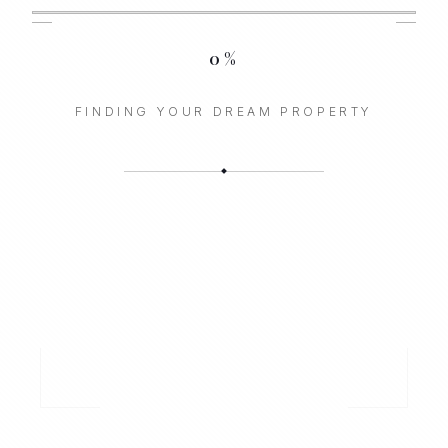
0
%
FINDING YOUR DREAM PROPERTY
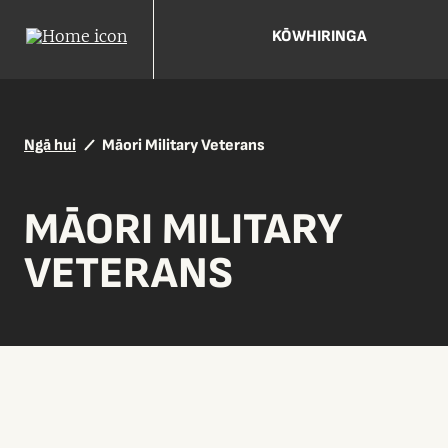
KŌWHIRINGA
Ngā hui
Māori Military Veterans
MĀORI MILITARY
VETERANS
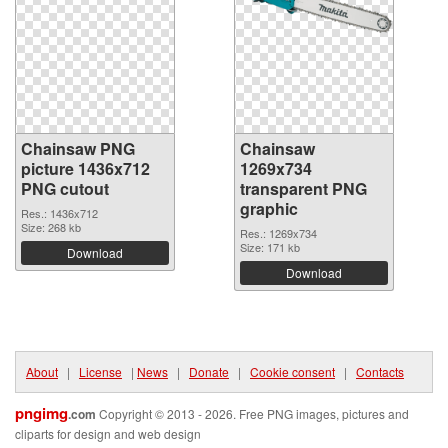
Chainsaw PNG
Chainsaw
picture 1436x712
1269x734
PNG cutout
transparent PNG
graphic
Res.: 1436x712
Size: 268 kb
Res.: 1269x734
Size: 171 kb
Download
Download
About
|
License
|
News
|
Donate
|
Cookie consent
|
Contacts
pngimg
.com
Copyright © 2013 - 2026. Free PNG images, pictures and
cliparts for design and web design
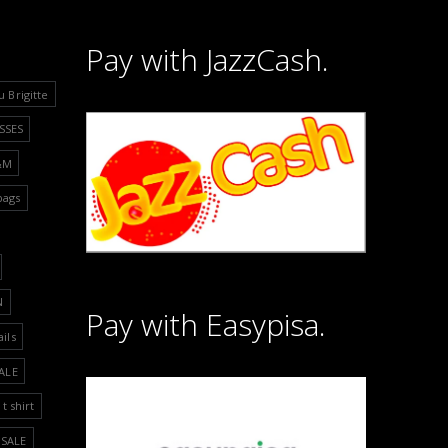
Pay with JazzCash.
u Brigitte
SSES
&M
bags
N
Pay with Easypisa.
ails
ALE
t shirt
SALE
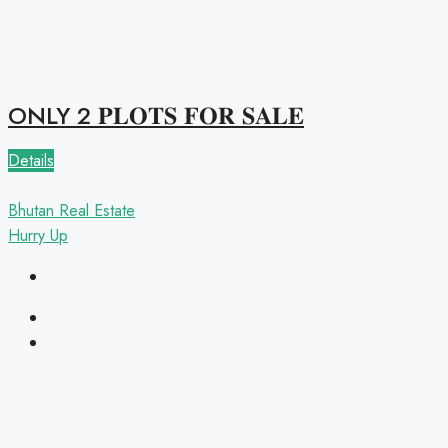
ONLY 2 𝐏𝐋𝐎𝐓𝐒 𝐅𝐎𝐑 𝐒𝐀𝐋𝐄
Details
Bhutan Real Estate
Hurry Up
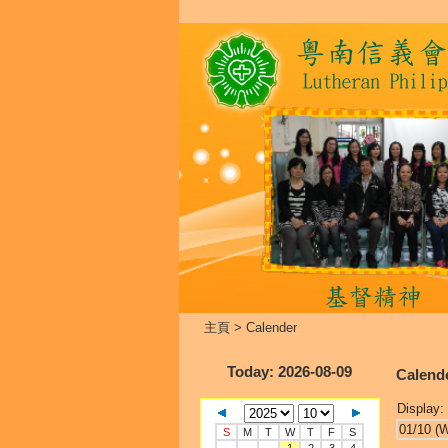
主頁
>
Calender
Today
: 2026-08-09
Calend
Display:
01/10 (
S
M
T
W
T
F
S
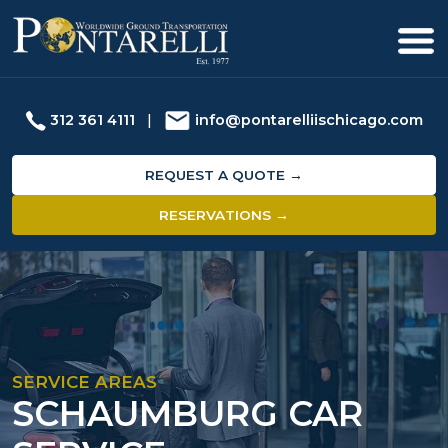
312 361 4111
|
info@pontarelliischicago.com
REQUEST A QUOTE →
RESERVATIONS →
SERVICE AREAS
SCHAUMBURG CAR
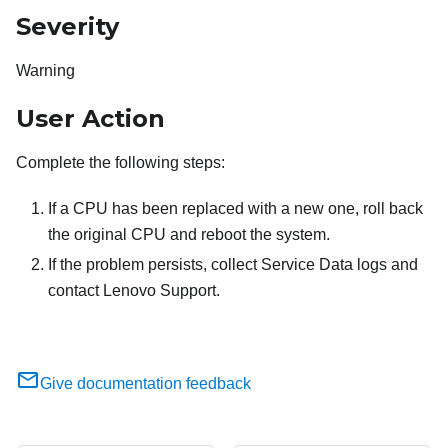
Severity
Warning
User Action
Complete the following steps:
If a CPU has been replaced with a new one, roll back
the original CPU and reboot the system.
If the problem persists, collect Service Data logs and
contact Lenovo Support.
Give documentation feedback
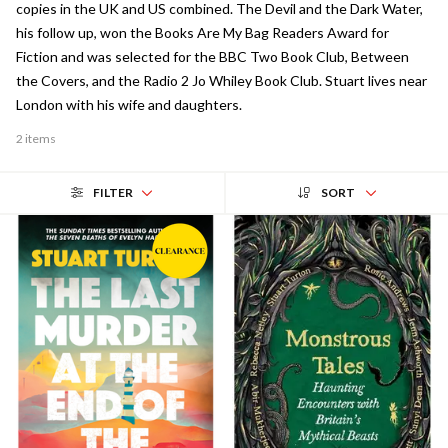
copies in the UK and US combined. The Devil and the Dark Water,
his follow up, won the Books Are My Bag Readers Award for
Fiction and was selected for the BBC Two Book Club, Between
the Covers, and the Radio 2 Jo Whiley Book Club. Stuart lives near
London with his wife and daughters.
2 items
FILTER
SORT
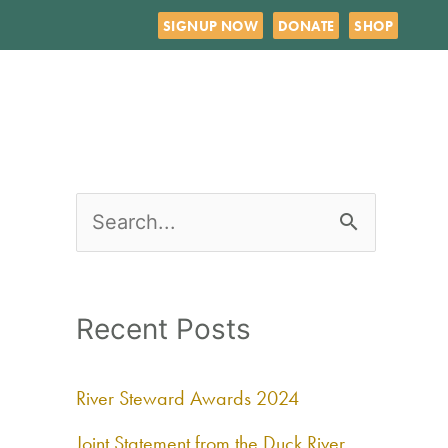
SIGNUP NOW
DONATE
SHOP
S
e
a
Recent Posts
r
c
River Steward Awards 2024
h
Joint Statement from the Duck River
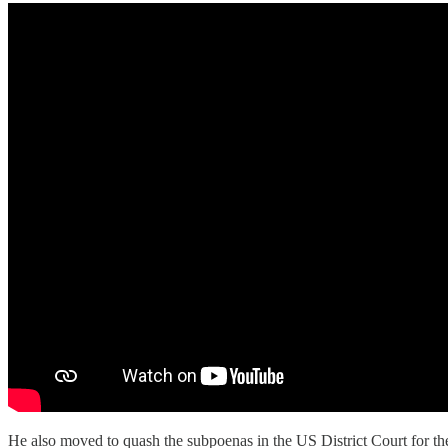
He also moved to quash the subpoenas in the US District Court for th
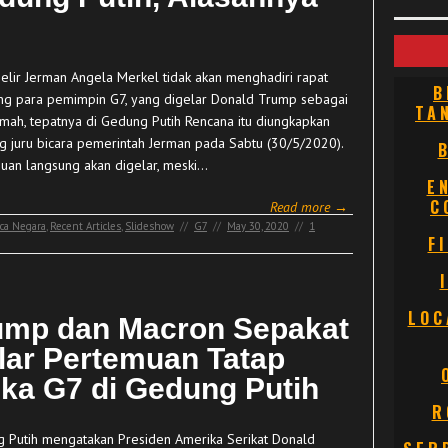
elir Jerman Angela Merkel tidak akan menghadiri rapat
B
ng para pemimpin G7, yang digelar Donald Trump sebagai
TA
umah, tepatnya di Gedung Putih Rencana itu diungkapkan
g juru bicara pemerintah Jerman pada Sabtu (30/5/2020).
uan langsung akan digelar, meski…
E
C
Read more →
ca Negara
,
Recent Articles
,
Slideshow
//
G7
//
May 30, 2020
//
1
F
LOC
ump dan Macron Sepakat
lar Pertemuan Tatap
ka G7 di Gedung Putih
R
 Putih mengatakan Presiden Amerika Serikat Donald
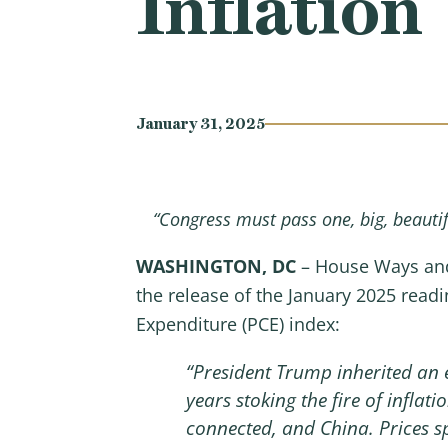
Inflation
January 31, 2025
“Congress must pass one, big, beautifu
WASHINGTON, DC
– House Ways and
the release of the January 2025 read
Expenditure (PCE) index:
“President Trump inherited an 
years stoking the fire of inflati
connected, and China. Prices s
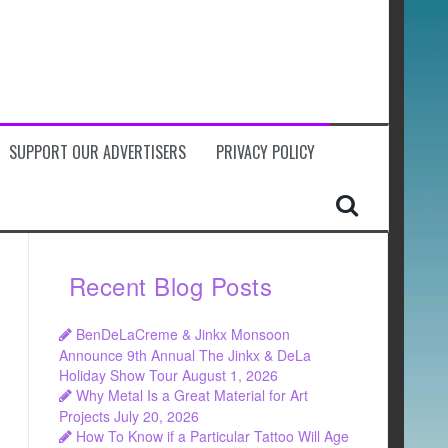
SUPPORT OUR ADVERTISERS
PRIVACY POLICY
Recent Blog Posts
BenDeLaCreme & Jinkx Monsoon
Announce 9th Annual The Jinkx & DeLa
Holiday Show Tour
August 1, 2026
Why Metal Is a Great Material for Art
Projects
July 20, 2026
How To Know if a Particular Tattoo Will Age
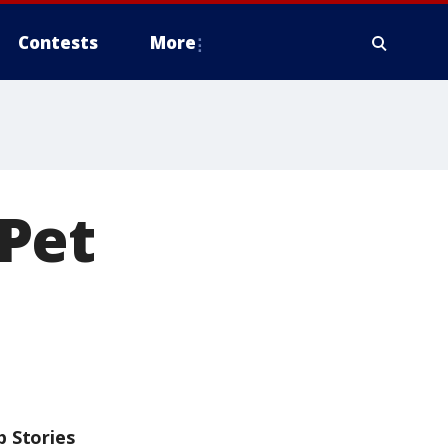
Contests
More
Pet
p Stories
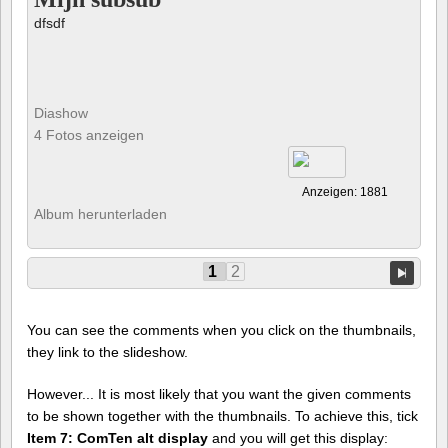
dfsdf
Diashow
4 Fotos anzeigen
Anzeigen: 1881
Album herunterladen
1
2
You can see the comments when you click on the thumbnails,
they link to the slideshow.
However... It is most likely that you want the given comments
to be shown together with the thumbnails. To achieve this, tick
Item 7: ComTen alt display
and you will get this display:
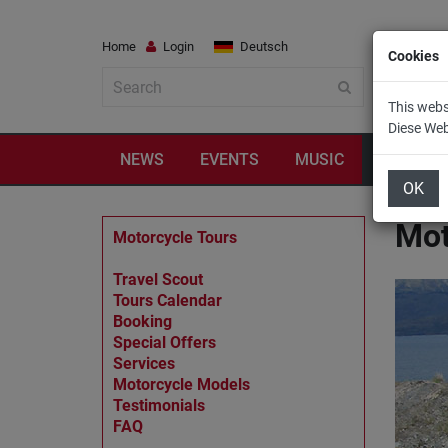
Home
Login
Deutsch
Cookies
This webs
Diese We
NEWS
EVENTS
MUSIC
TRAVEL
OK
Mot
Motorcycle Tours
Travel Scout
Tours Calendar
Booking
Special Offers
Services
Motorcycle Models
Testimonials
FAQ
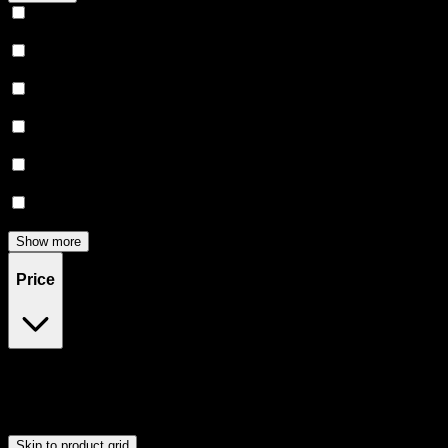
Relaxing
(
162
)
Uplifted
(
154
)
Euphoric
(
141
)
Creative
(
119
)
Relief
(
98
)
Focused
(
80
)
Show more
Price
$0
$300
Drag handles to set minimum and maximum price. Products will
update automatically when you release the handles.
Skip to product grid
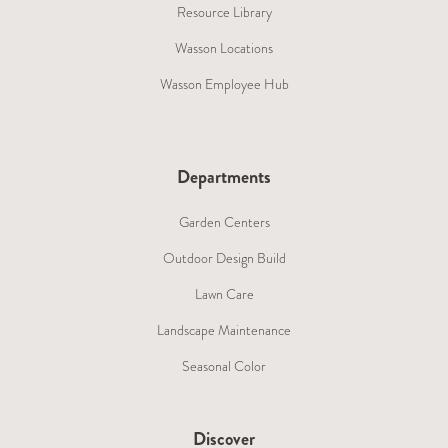
Resource Library
Wasson Locations
Wasson Employee Hub
Departments
Garden Centers
Outdoor Design Build
Lawn Care
Landscape Maintenance
Seasonal Color
Discover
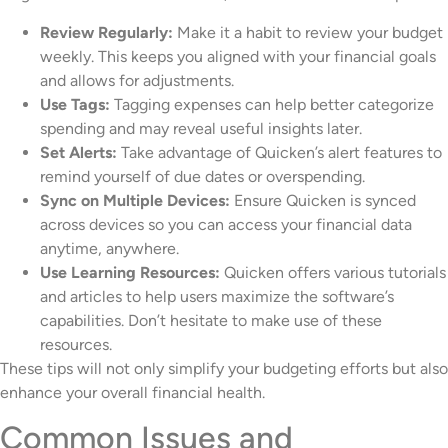
Review Regularly:
Make it a habit to review your budget
weekly. This keeps you aligned with your financial goals
and allows for adjustments.
Use Tags:
Tagging expenses can help better categorize
spending and may reveal useful insights later.
Set Alerts:
Take advantage of Quicken’s alert features to
remind yourself of due dates or overspending.
Sync on Multiple Devices:
Ensure Quicken is synced
across devices so you can access your financial data
anytime, anywhere.
Use Learning Resources:
Quicken offers various tutorials
and articles to help users maximize the software’s
capabilities. Don’t hesitate to make use of these
resources.
These tips will not only simplify your budgeting efforts but also
enhance your overall financial health.
Common Issues and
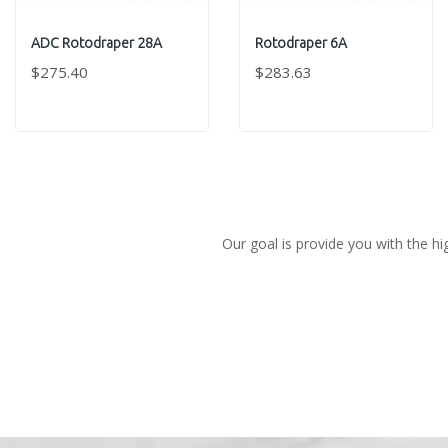
ADC Rotodraper 28A
Rotodraper 6A
$275.40
$283.63
Our goal is provide you with the hi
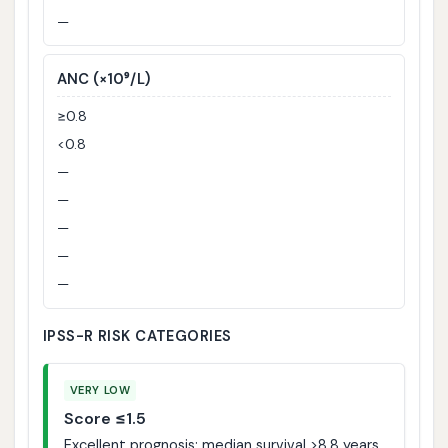
—
ANC (×10⁹/L)
≥0.8
<0.8
—
—
—
—
—
IPSS-R RISK CATEGORIES
VERY LOW
Score ≤1.5
Excellent prognosis; median survival >8.8 years.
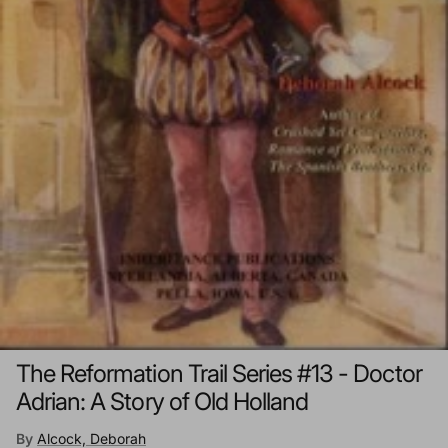
The Reformation Trail Series #13 - Doctor
Adrian: A Story of Old Holland
By
Alcock, Deborah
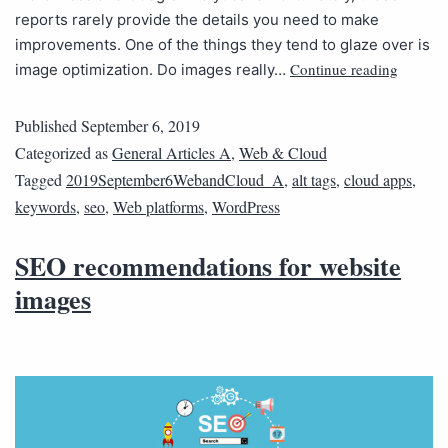
reports rarely provide the details you need to make
improvements. One of the things they tend to glaze over is
Continue reading
image optimization. Do images really…
Published
September 6, 2019
Categorized as
General Articles A
,
Web & Cloud
Tagged
2019September6WebandCloud_A
,
alt tags
,
cloud apps
,
keywords
,
seo
,
Web platforms
,
WordPress
SEO recommendations for website
images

# # #

## Exercise aim
Only the lines above from the one containing "Recent Posts" through the one containing "ng para pemimpin" should be returned, verbatim and inclusive, with pictures excluded.

## Result for this task
Recent Posts
r
c
River Steward Awards 2024
h
Joint Statement from the Duck River
He also moved to quash the subpoenas in the US District Court for th
elir Jerman Angela Merkel tidak akan menghadiri rapat
B
ng para pemimpin G7, yang digelar Donald Trump sebagai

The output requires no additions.